Company X has a mail-in rebate for buying this product. Why do you trust that they will deliver on this? Same as in the previous example; the company has little to gain by cheating on a petty amount, and much to lose by damaging their reputation. This is the basis behind many trust scenarios and has been for a long long time. And again, as in the grain merchant example, there is the threat of force, though in this case, it’s not going to come to that. The company may be fined, or punished by a class-action suit, and the company must pay the fine or face worse punishments. Those punishments are backed by a government, which is in turn backed by the threat of force, both economic and military, though we could possibly consider that the threat of economic force is in turn backed by military force, i.e. violence.

Traditional Systems

The model of contracts backed by government-sanctioned application of force has served humanity well for thousands of years? Or has it? Well, it has, but it’s a natural progression. In the absence of government, groups of people form governments. It almost seems like you can’t stop people from forming governments; they will form.

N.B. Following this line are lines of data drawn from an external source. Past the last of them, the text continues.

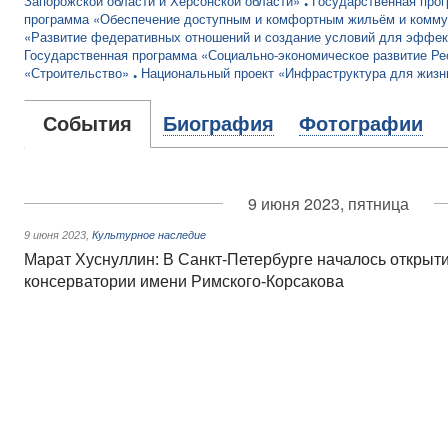
Запорожской области и Херсонской области»
Государственная про
программа «Обеспечение доступным и комфортным жильём и комму
«Развитие федеративных отношений и создание условий для эффек
Государственная программа «Социально-экономическое развитие Ре
«Строительство»
Национальный проект «Инфраструктура для жизн
События
Биография
Фотографии
9 июня 2023, пятница
9 июня 2023
,
Культурное наследие
Марат Хуснуллин: В Санкт-Петербурге началось открыт
консерватории имени Римского-Корсакова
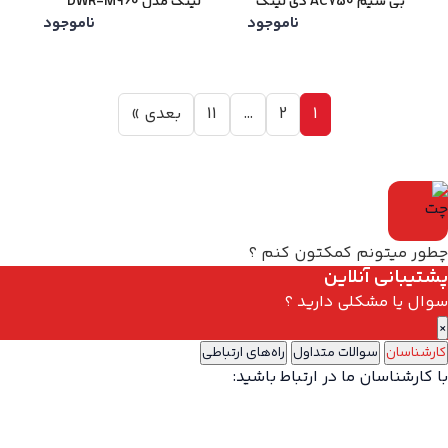
بی سیم AC750 دی لینک
لینک مدل DWR-M960
ناموجود
ناموجود
مدل DSL-2870A
1
2
…
11
بعدی »
چطور میتونم کمکتون کنم ؟
پشتیبانی آنلاین
سوال یا مشکلی دارید ؟
×
کارشناسان
سوالات متداول
راه‌های ارتباطی
با کارشناسان ما در ارتباط باشید:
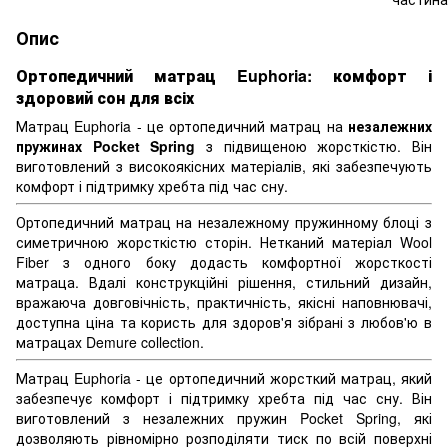
Опис
Ортопедичний матрац Euphoria: комфорт і
здоровий сон для всіх
Матрац Euphoria - це ортопедичний матрац на
незалежних
пружинах Pocket Spring
з підвищеною жорсткістю. Він
виготовлений з високоякісних матеріалів, які забезпечують
комфорт і підтримку хребта під час сну.
Ортопедичний матрац на незалежному пружинному блоці з
симетричною жорсткістю сторін. Нетканий матеріал Wool
Fiber з одного боку додасть комфортної жорсткості
матраца. Вдалі конструкційні рішення, стильний дизайн,
вражаюча довговічність, практичність, якісні наповнювачі,
доступна ціна та користь для здоров'я зібрані з любов'ю в
матрацах Demure collection.
Матрац Euphoria - це ортопедичний жорсткий матрац, який
забезпечує комфорт і підтримку хребта під час сну. Він
виготовлений з незалежних пружин Pocket Spring, які
дозволяють рівномірно розподіляти тиск по всій поверхні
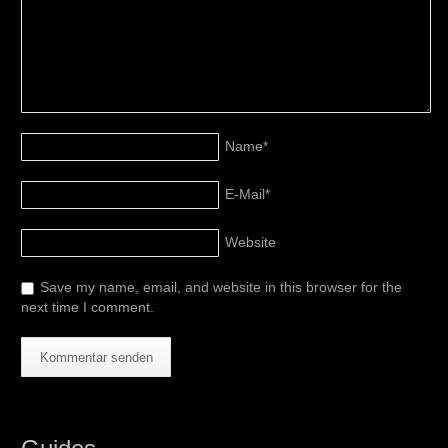
Name
*
E-Mail
*
Website
Save my name, email, and website in this browser for the
next time I comment.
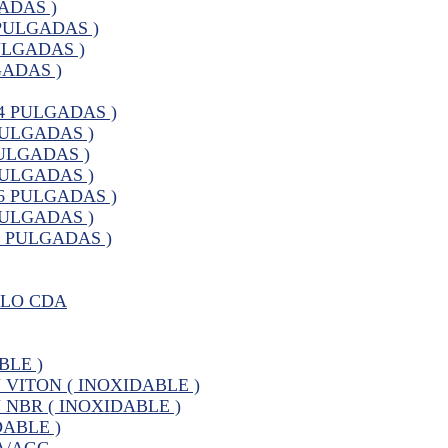
ADAS )
PULGADAS )
ULGADAS )
GADAS )
4 PULGADAS )
PULGADAS )
ULGADAS )
PULGADAS )
6 PULGADAS )
PULGADAS )
0 PULGADAS )
ELO CDA
BLE )
VITON ( INOXIDABLE )
NBR ( INOXIDABLE )
ABLE )
A/AGC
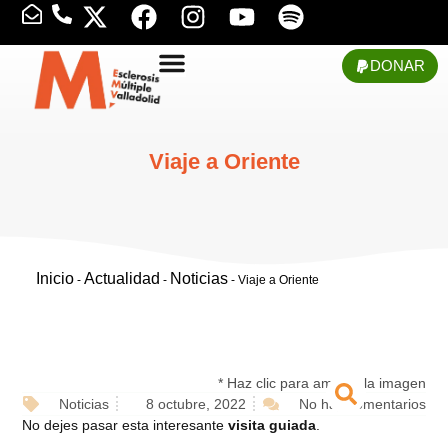
DONAR
Viaje a Oriente
Inicio
Actualidad
Noticias
-
-
-
Viaje a Oriente
* Haz clic para ampliar la imagen
Noticias
8 octubre, 2022
No hay comentarios
No dejes pasar esta interesante
visita guiada
.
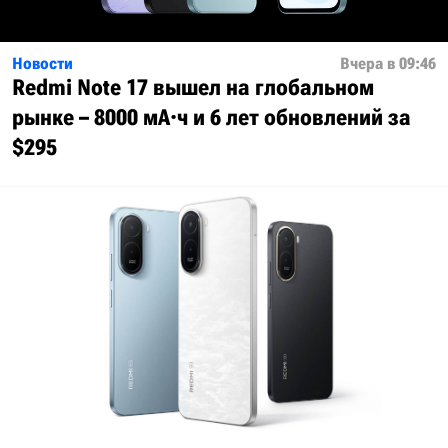
Новости
Вчера в 09:46
Redmi Note 17 вышел на глобальном
рынке – 8000 мА·ч и 6 лет обновлений за
$295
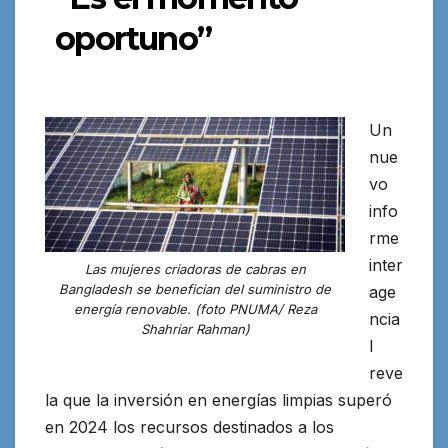
oportuno”
Un
nue
vo
info
rme
inter
Las mujeres criadoras de cabras en
Bangladesh se benefician del suministro de
age
energía renovable. (foto PNUMA/ Reza
ncia
Shahriar Rahman)
l
reve
la que la inversión en energías limpias superó
en 2024 los recursos destinados a los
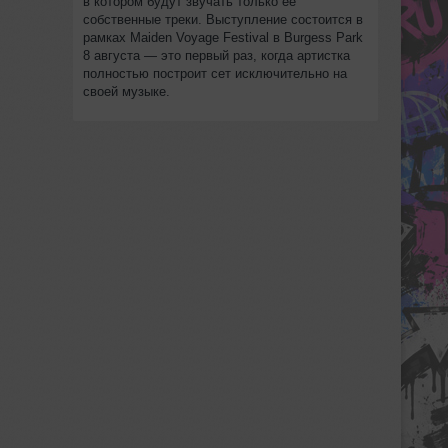
в котором будут звучать только её
собственные треки. Выступление состоится в
рамках Maiden Voyage Festival в Burgess Park
8 августа — это первый раз, когда артистка
полностью построит сет исключительно на
своей музыке.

So, what about blockchain smart contracts? How does blockchain and the smart contract model assure trustability, or disincentivize cheating? Don’t just say “trustlessness”, that’s not an answer! In our previous examples, cheating is disincentivized in some way.

Let’s take a closer look at how the blockchain fulfills (or replaces) that function.

Blockchain Systems: Bitcoin

To break this big question down into smaller questions, let’s start with bitcoin. How does bitcoin disincentivize cheating? I am free to run any bitcoin node software that I want, as long as it appears to adhere to the protocols of the bitcoin network. No one discourages me from running my own homespun bitcoin node that does what it wants while adhering to the network protocols; is there any way in which I can use that for illicit gains?

Sure, I can release any kind of transactions out into the bitcoin network for approval. I can release a transaction that sends all of your bitcoin to me, release it onto the network, wait for it to be added to a block, and wow, now all your bitcoin are belong to me? No, because of encryption.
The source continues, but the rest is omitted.